Mouse or Fairy Doors Spring Up in Alameda

PHOTO BY ARIEL NAVA

The enchanting doors are proliferating in unusual places in Alameda.


An anonymous Bay Farm dad starts an urban art movement of tiny doors hitting the curbs, trees, and public spaces on the Island and spreads a little whimsy.

When I emailed the creator of mows510, an Instagram account featuring dozens of pictures of mini, ground-level, hand-painted doors, I imagined that when we set up an interview for the next day, the voice on the phone would be female. And young.

Because, you know, the objects in question, made and distributed by Mows510, are 4-by-3-inch doors made of plaster of Paris, often brightly painted and often playfully themed (penguins, Hello Kitty, Pac-Man, Santa). The doors are glued to curbs, walls, and poles around Alameda. Each one comes with a 2.5-by-3-inch window and proportional doormat.

Turns out, though, that Mows510 is a Bay Farm father of three in his 50s, a tech worker with a master’s degree in computer science who prefers to remain anonymous. His passion for street art developed over the years. His day job takes him often to London and Paris, where he began noticing and photographing the likes of Invader, a street artist whose mosaic tile space “invaders” have been installed on buildings in 65 cities, and London’s CityzenKane, who affixes his elaborate ceramic sculptures to the city’s walls.

“I got to the point where I couldn’t just watch,” Mows said. “I wanted to participate.” So he set to thinking what sort of project would be a good fit for Alameda, his home of the last 13 years.

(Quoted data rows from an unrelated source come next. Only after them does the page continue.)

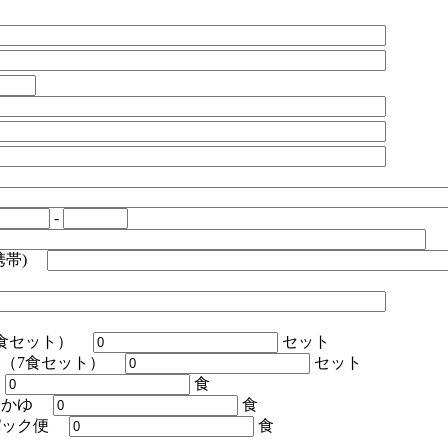
-
携帯)
7食セット）
セット
食（7食セット）
セット
類
食
おかゆ
食
パック便
食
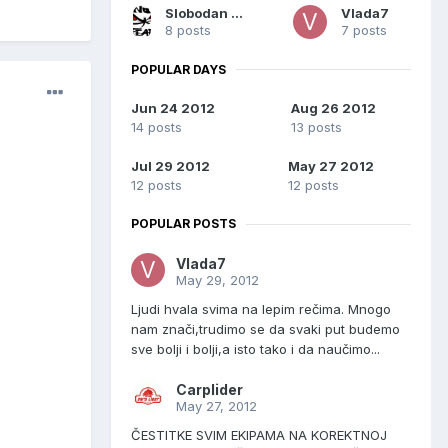
Slobodan Boban Pavlović
Vlada7
8 posts
7 posts
POPULAR DAYS
Jun 24 2012
Aug 26 2012
14 posts
13 posts
Jul 29 2012
May 27 2012
12 posts
12 posts
POPULAR POSTS
Vlada7
May 29, 2012
Ljudi hvala svima na lepim rečima. Mnogo
nam znači,trudimo se da svaki put budemo
sve bolji i bolji,a isto tako i da naučimo...
Carplider
May 27, 2012
ČESTITKE SVIM EKIPAMA NA KOREKTNOJ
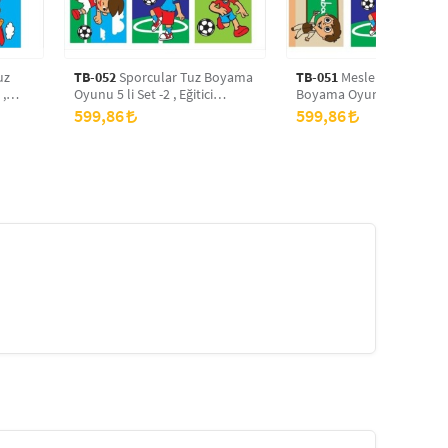
uz
TB-052
Sporcular Tuz Boyama
TB-051
Meslekler -2 Tuz
 ,
Oyunu 5 li Set -2 , Eğitici
Boyama Oyunu 5 li Set -2 
yama
Aktivite , Kum Boyama Oyunu
Eğitici Aktivite , Kum Bo
599,86
599,86
TB-052
Oyunu TB-051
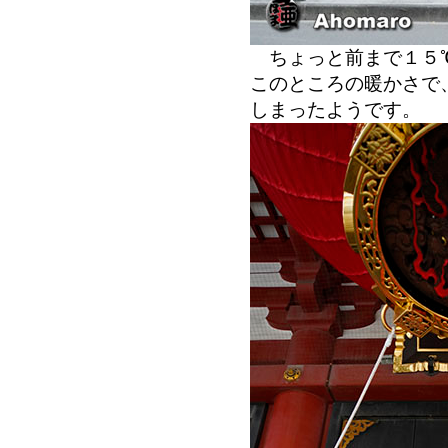
ちょっと前まで１５℃
このところの暖かさで
しまったようです。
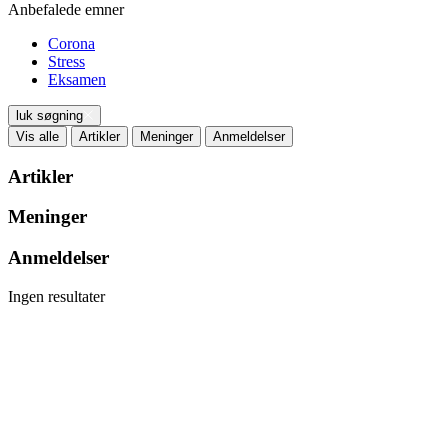
Anbefalede emner
Corona
Stress
Eksamen
luk søgning
Vis alle
Artikler
Meninger
Anmeldelser
Artikler
Meninger
Anmeldelser
Ingen resultater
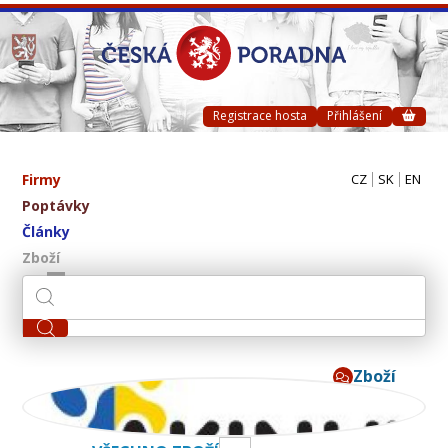
Registrace hosta
Přihlášení
Firmy
CZ
SK
EN
Poptávky
Články
Zboží
Zboží
AKINU CZ s.r.o.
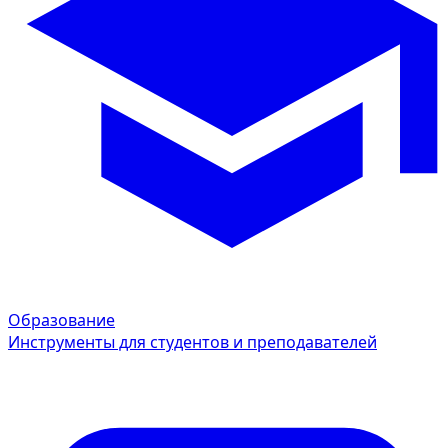
Образование
Инструменты для студентов и преподавателей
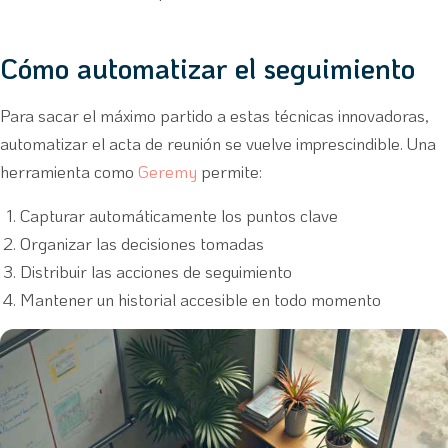
Cómo automatizar el seguimiento
Para sacar el máximo partido a estas técnicas innovadoras,
automatizar el acta de reunión se vuelve imprescindible. Una
herramienta como
Geremy
permite:
Capturar automáticamente los puntos clave
Organizar las decisiones tomadas
Distribuir las acciones de seguimiento
Mantener un historial accesible en todo momento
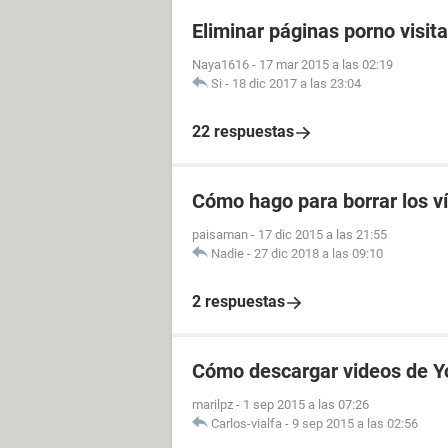
Eliminar páginas porno visit
Naya1616
-
17 mar 2015 a las 02:19
Si
-
18 dic 2017 a las 23:04
22 respuestas
Cómo hago para borrar los v
paisaman
-
17 dic 2015 a las 21:55
Nadie
-
27 dic 2018 a las 09:10
2 respuestas
Cómo descargar videos de Y
marilpz
-
1 sep 2015 a las 07:26
Carlos-vialfa
-
9 sep 2015 a las 02:56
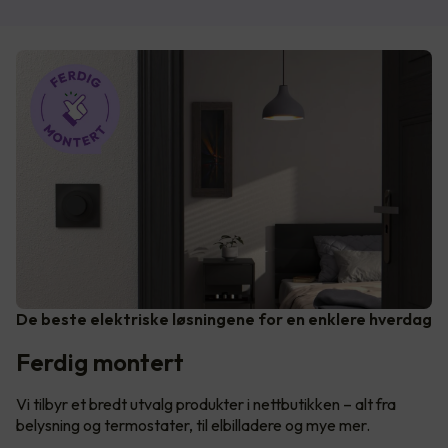
De beste elektriske løsningene for en enklere hverdag
Ferdig montert
Vi tilbyr et bredt utvalg produkter i nettbutikken – alt fra
belysning og termostater, til elbilladere og mye mer.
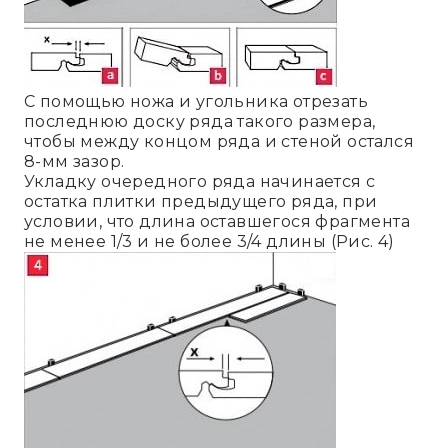
С помощью ножа и угольника отрезать
последнюю доску ряда такого размера,
чтобы между концом ряда и стеной остался
8-мм зазор.
Укладку очередного ряда начинается с
остатка плитки предыдущего ряда, при
условии, что длина оставшегося фрагмента
не менее 1/3 и не более 3/4 длины (Рис. 4)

He knew he wanted it to be small, appealing, and accessible. “I became obsessed with the door, but I had to work it out in my head first: How I was going to build the model? What process was I going to use?”

In early November 2015, Mows (for mouse—because he thinks of his doors as mouse doors, even though other people seem to consider them fairy doors) began to produce the small doors in his home, working on his dining room table, and aiming for five a week. His first molds were out of liquid latex, but they took a long time to set, so he tapped YouTube for ideas and began working with silicone.

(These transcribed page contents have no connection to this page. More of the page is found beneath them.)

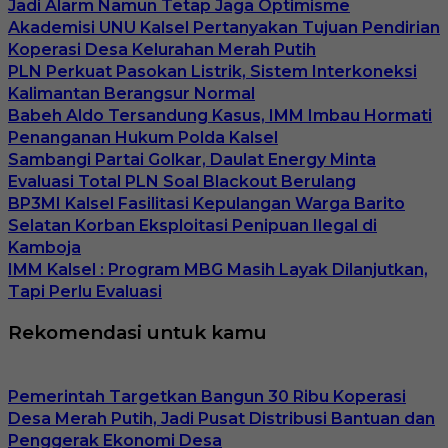
Jadi Alarm Namun Tetap Jaga Optimisme
Akademisi UNU Kalsel Pertanyakan Tujuan Pendirian
Koperasi Desa Kelurahan Merah Putih
PLN Perkuat Pasokan Listrik, Sistem Interkoneksi
Kalimantan Berangsur Normal
Babeh Aldo Tersandung Kasus, IMM Imbau Hormati
Penanganan Hukum Polda Kalsel
Sambangi Partai Golkar, Daulat Energy Minta
Evaluasi Total PLN Soal Blackout Berulang
BP3MI Kalsel Fasilitasi Kepulangan Warga Barito
Selatan Korban Eksploitasi Penipuan Ilegal di
Kamboja
IMM Kalsel : Program MBG Masih Layak Dilanjutkan,
Tapi Perlu Evaluasi
Rekomendasi untuk kamu
Pemerintah Targetkan Bangun 30 Ribu Koperasi
Desa Merah Putih, Jadi Pusat Distribusi Bantuan dan
Penggerak Ekonomi Desa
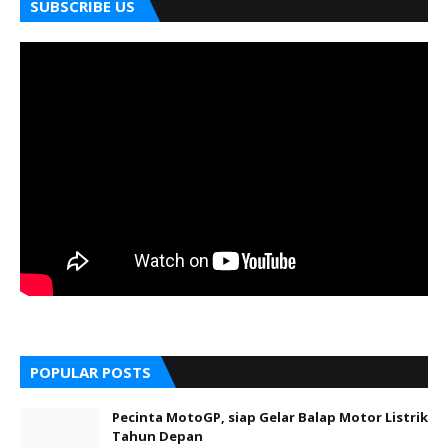
SUBSCRIBE US
POPULAR POSTS
Pecinta MotoGP, siap Gelar Balap Motor Listrik
Tahun Depan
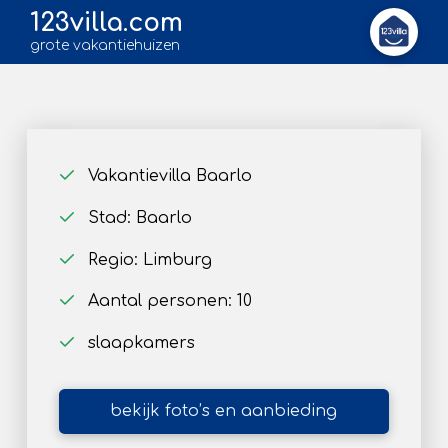
123villa.com
grote vakantiehuizen
Vakantievilla Baarlo
Stad: Baarlo
Regio: Limburg
Aantal personen: 10
slaapkamers
bekijk foto’s en aanbieding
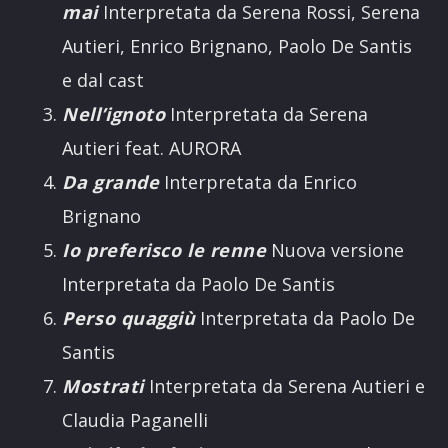
mai
Interpretata da Serena Rossi, Serena
Autieri, Enrico Brignano, Paolo De Santis
e dal cast
Nell’ignoto
Interpretata da Serena
Autieri feat. AURORA
Da grande
Interpretata da Enrico
Brignano
Io preferisco le renne
Nuova versione
Interpretata da Paolo De Santis
Perso quaggiù
Interpretata da Paolo De
Santis
Mostrati
Interpretata da Serena Autieri e
Claudia Paganelli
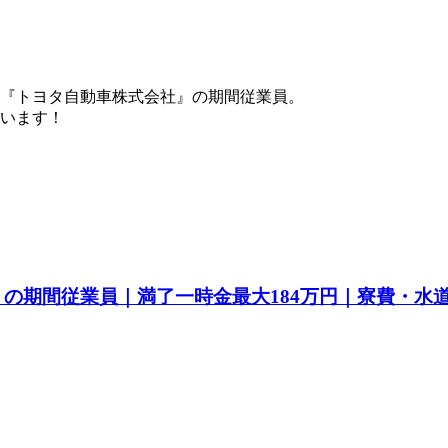
『トヨタ自動車株式会社』の期間従業員。
ています！
a』の期間従業員｜満了一時金最大184万円｜寮費・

And so there is a silver-and-black Oakland Raiders-themed door near the team’s headquarters; a southwestern-themed door, in honor of a Brisbane-based attached street artist who goes by the name @cactivistgreen and whose trademark works are potted cactuses; a Target-themed door near Target, and a Starbucks-themed one near the Nob Hill Shopping center coffee shop.

In early February, Alameda’s tiny door trendlet was taking off, with at least two groups posting pictures of their own door-making parties on the newly formed Alameda Island Fairy Doors Facebook page and someone else creating a guide map to the locations of all the doors. Two other Facebook groups, Alameda Peeps and What’s Happening Alameda?, have been rich with door sightings and also grumblings about fairy door damage.

“I thought I was doing this all by myself,” said Mows, who had at the end of January installed 47 doors, most of them in Alameda, but a smattering across the bridge in Jingletown. “I have been surprised by how many people are embracing the idea. I love the fact that children are involved in creating some of these doors. The more we can get them involved in making art as a daily part of their life, the more likely they are to make it a lifelong habit. How can that be a bad thing? “

Mows said he enjoys it when he sees people getting joy out of Alameda’s small doors. “There is one at the corner of Oak and Encinal, and I’ve walked past it and seen little kids all squatted around it, and that keeps me going.”